Convaincu que cette fois il en a fini avec Interpol, il accepte quelques mois plus tard une invitation pour une conférence à Bergame. “Je venais de raccrocher pour dire à ma femme que j’avais atterri sans encombre, qu’une dizaine de carabinieri me tombent dessus. Je leur ai dit : “Non… vous n’allez pas recommencer.” Mes arrestations aux Pays-Bas et en Espagne avaient suscité une telle mobilisation, ça avait fait une telle mauvaise pub à Interpol, qui s’est d’une certaine façon fait le bras armé d’Ankara, que je pensais vraiment que c’était terminé. J’avais reçu l’appui de dizaines d’ONG comme Amnesty, la FIDH, mais aussi des gens comme Noam Chomsky… Même les Femen avaient mené une action pour moi, elles qui en général ne s’occupent que des femmes !” Faisant toujours l’objet d’une notice rouge, il va devoir se défendre face à une nouvelle juridiction et gagnera l’occasion d’apprendre l’italien. “J’ai fait 11 jours de détention, puis j’ai été assigné 98 jours à résidence chez un ami, jusqu’à ce que la justice italienne juge irrecevable la demande d’extradition turque.”

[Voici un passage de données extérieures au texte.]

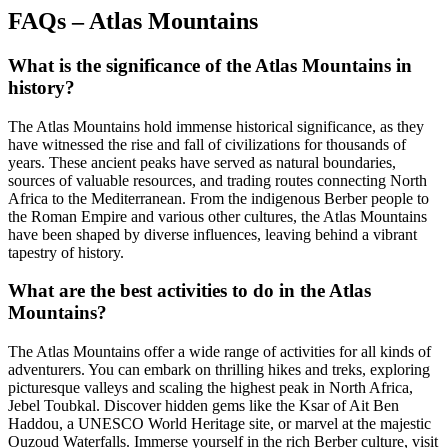
FAQs – Atlas Mountains
What is the significance of the Atlas Mountains in
history?
The Atlas Mountains hold immense historical significance, as they
have witnessed the rise and fall of civilizations for thousands of
years. These ancient peaks have served as natural boundaries,
sources of valuable resources, and trading routes connecting North
Africa to the Mediterranean. From the indigenous Berber people to
the Roman Empire and various other cultures, the Atlas Mountains
have been shaped by diverse influences, leaving behind a vibrant
tapestry of history.
What are the best activities to do in the Atlas
Mountains?
The Atlas Mountains offer a wide range of activities for all kinds of
adventurers. You can embark on thrilling hikes and treks, exploring
picturesque valleys and scaling the highest peak in North Africa,
Jebel Toubkal. Discover hidden gems like the Ksar of Ait Ben
Haddou, a UNESCO World Heritage site, or marvel at the majestic
Ouzoud Waterfalls. Immerse yourself in the rich Berber culture, visit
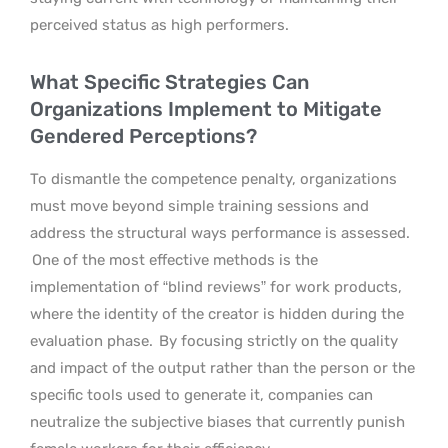
perceived status as high performers.
What Specific Strategies Can
Organizations Implement to Mitigate
Gendered Perceptions?
To dismantle the competence penalty, organizations
must move beyond simple training sessions and
address the structural ways performance is assessed.
One of the most effective methods is the
implementation of “blind reviews” for work products,
where the identity of the creator is hidden during the
evaluation phase.
By focusing strictly on the quality
and impact of the output rather than the person or the
specific tools used to generate it, companies can
neutralize the subjective biases that currently punish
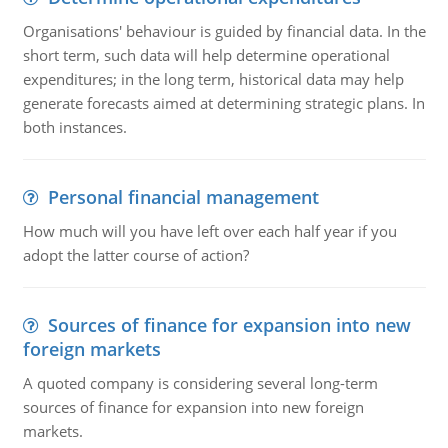
Organisations' behaviour is guided by financial data. In the
short term, such data will help determine operational
expenditures; in the long term, historical data may help
generate forecasts aimed at determining strategic plans. In
both instances.
Personal financial management
How much will you have left over each half year if you
adopt the latter course of action?
Sources of finance for expansion into new
foreign markets
A quoted company is considering several long-term
sources of finance for expansion into new foreign
markets.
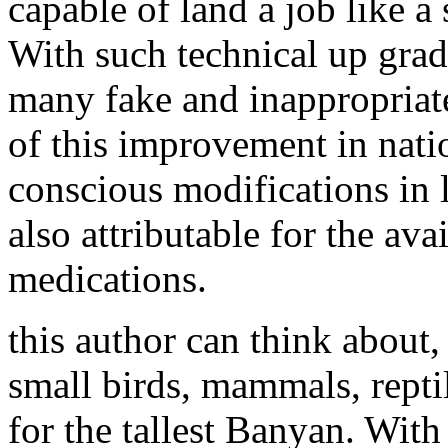
capable of land a job like a s
With such technical up grad
many fake and inappropriate
of this improvement in nati
conscious modifications in li
also attributable for the ava
medications.
this author can think about,
small birds, mammals, reptil
for the tallest Banyan. Wit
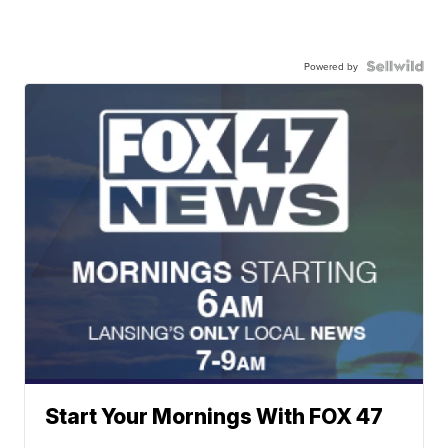
Powered by
Start Your Mornings With FOX 47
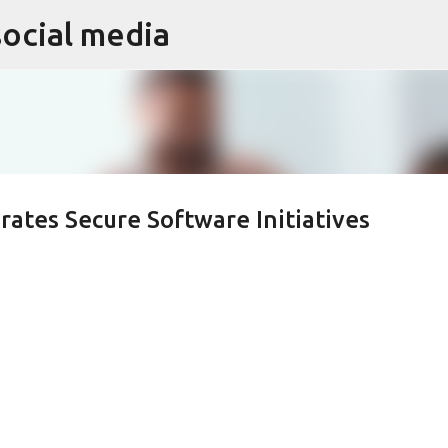
social media
Skip to main content
rates Secure Software Initiatives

C’est l’intervention de Fair Trials qui s’avérera décisive. “Puis, en 2015, j’ai reçu une lettre de la commission de contrôle des fichiers d’Interpol qui m’informait que mon nom était définitivement rayé.” Fin de l’histoire ? “Le mois dernier*, je suis passé par Rome en transit, je pensais qu’au moins dans ce pays je serais définitivement à l’abri. Mais on n’est jamais à l’abri de traces informatiques. Un douanier m’a dit qu’il y avait quelque chose, et j’ai eu le droit à une fouille complète, j’ai failli rater ma correspondance…” Au moins il a pu repartir libre.
“Je fais partie de ceux qui ont de la chance, puisque j’ai obtenu ma radiation, philosophe-t-il. Mais il y a quelque chose que je trouve fou. J’ai été assez impliqué ces dernières années dans la dénonciation de Daech. J’ai rencontré beaucoup de familles de radicalisés, qui se plaignent de n’avoir pas été écoutées. Leurs enfants étaient fichés comme radicalisés, et pourtant ils ont pu partir en Syrie sans encombre. Ils n’ont jamais fait l’objet de notice d’Interpol, sinon ils auraient été interpellés sur une escale en Europe ou en Turquie. Des policiers belges m’avaient dit en 2014 : “Plutôt que d’avoir la racaille ici, on préfère qu’ils aillent se battre en Syrie, on a moins de délinquance ici. “Avant Charlie, ils étaient d’une naïveté complète sur le terrorisme. Mais ils se sont acharnés sur moi.”